The priv/config.hocon file is the packaged default template. The data/plugins/.../config.hocon file is the persisted plugin config location used after EMQX saves plugin config changes.

Quick Start (Dashboard)

  1. Enable the plugin.
  2. Add one reusable remote under remotes.
  3. Add one bridge under bridges.
  4. Set remote, filter_topic, and remote_topic.
  5. Save and verify remote delivery.
  6. Tune queue and pool settings only after baseline validation.

Example

bridges {
  to-cloud {
    enable = true
    remote = cloud
    proto_ver = "v4"
    keepalive_s = 60
    pool_size = 4
    filter_topic = "devices/#"
    remote_topic = "fwd/${topic}"
    remote_qos = "${qos}"
    remote_retain = "${retain}"
    queue {
      seg_bytes = "100MB"
      max_total_bytes = "1GB"
    }
  }
}

remotes {
  cloud {
    server = "cloud-broker.example.com:8883"
    username = "bridge_user"
    password = "secret"
    ssl {
      enable = true
      verify = verify_none
      # cacertfile = "/path/to/ca.pem"
      # certfile = "/path/to/client-cert.pem"
      # keyfile = "/path/to/client-key.pem"
    }
  }
}

Environment Variable Substitution

Any string value in the config file can reference an OS environment variable using the ${EMQXDQ_*} syntax. Only variables with the EMQXDQ_ prefix are resolved: other ${...} patterns (such as ${topic} in remote_topic) are left untouched. The entire value must be the placeholder; partial interpolation (e.g. "prefix-${EMQXDQ_VAR}-suffix") is not supported.

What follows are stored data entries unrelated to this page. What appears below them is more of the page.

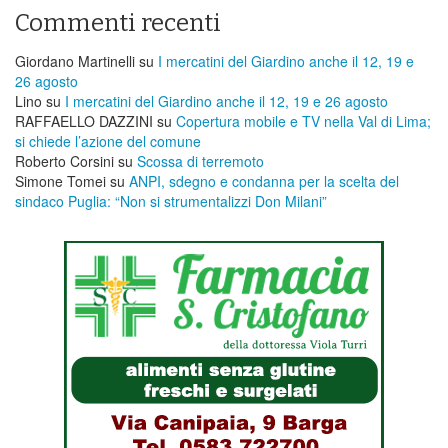
Commenti recenti
Giordano Martinelli
su
I mercatini del Giardino anche il 12, 19 e
26 agosto
Lino
su
I mercatini del Giardino anche il 12, 19 e 26 agosto
RAFFAELLO DAZZINI
su
​Copertura mobile e TV nella Val di Lima;
si chiede l’azione del comune
Roberto Corsini
su
Scossa di terremoto
Simone Tomei
su
ANPI, sdegno e condanna per la scelta del
sindaco Puglia: “Non si strumentalizzi Don Milani”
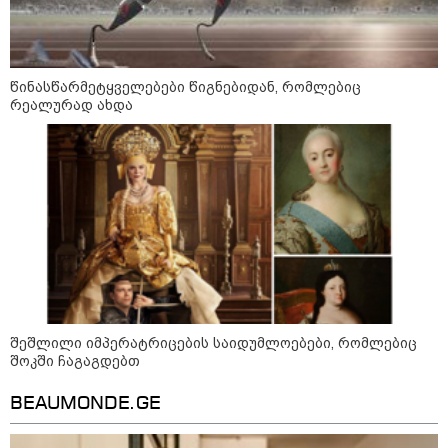
"ბულგარეთის საჰაერო
სივრცეში დრონი აფეთქდა" -
ბულგარეთის პრემიერ-მინისტრი
წინასწარმეტყველებები წიგნებიდან, რომლებიც
რეალურად ახდა
17:13 / 08-08-2026
"დასავლეთმა საქართველო
ჩვენ წინააღმდეგ
გეოპოლიტიკური ბრძოლის
უგუნურ იარაღად გამოიყენა" -
დიმიტრი მედვედევი
23:40 / 07-08-2026
იტალიამ ყველა ქალაქში
განგაშის წითელი დონე
გამოაცხადა
შეშლილი იმპერატრიცების საიდუმლოებები, რომლებიც
შოკში ჩაგაგდებთ
BEAUMONDE.GE
კატეგორიის ყველა სიახლე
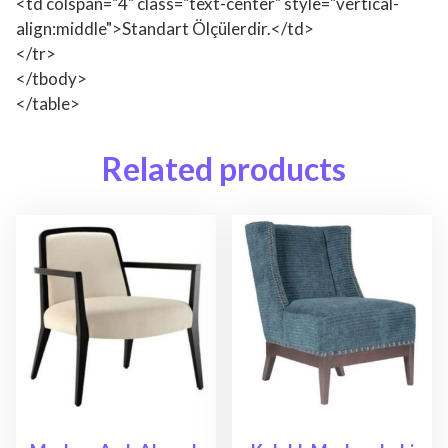
<td colspan="4" class="text-center" style="vertical-
align:middle">Standart Ölçülerdir.</td>
</tr>
</tbody>
</table>
Related products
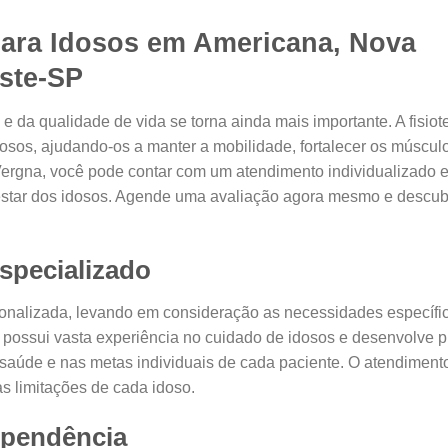
 para Idosos em Americana, Nova
ste-SP
a qualidade de vida se torna ainda mais importante. A fisiot
os, ajudando-os a manter a mobilidade, fortalecer os múscul
 Vergna, você pode contar com um atendimento individualizado 
-estar dos idosos. Agende uma avaliação agora mesmo e descu
specializado
sonalizada, levando em consideração as necessidades específi
a possui vasta experiência no cuidado de idosos e desenvolve 
saúde e nas metas individuais de cada paciente. O atendiment
as limitações de cada idoso.
ependência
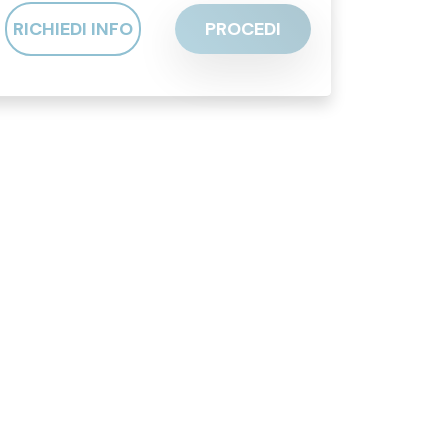
RICHIEDI INFO
PROCEDI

Limitation: ${EMQXDQ_*} substitution only works for config fields that accept string values (e.g. server, username, password). It cannot be used for boolean fields (enable), integer fields (pool_size, keepalive_s).

Example:

remotes {
  cloud {
    server = "${EMQXDQ_REMOTE_SERVER}"
    username = "${EMQXDQ_REMOTE_USER}"
    password = "${EMQXDQ_REMOTE_PASSWORD}"
  }
}

If the environment variable is not set, the plugin logs an error and keeps the original ${EMQXDQ_...} string as the literal value. This typically causes a connection failure (e.g. trying to connect to "${EMQXDQ_REMOTE_SERVER}"), which makes the misconfiguration visible in both logs and the status API.

Warning: dynamic config updates and node-local environment variables

Environment variables are resolved at config parse time on the node that parses the config. When you update the plugin config via the EMQX Dashboard, REST API, or CLI, the raw config text is persisted and then re-parsed on every node in the cluster. If different nodes have different values (or missing values) for the referenced environment variables, each node will resolve to a different effective config.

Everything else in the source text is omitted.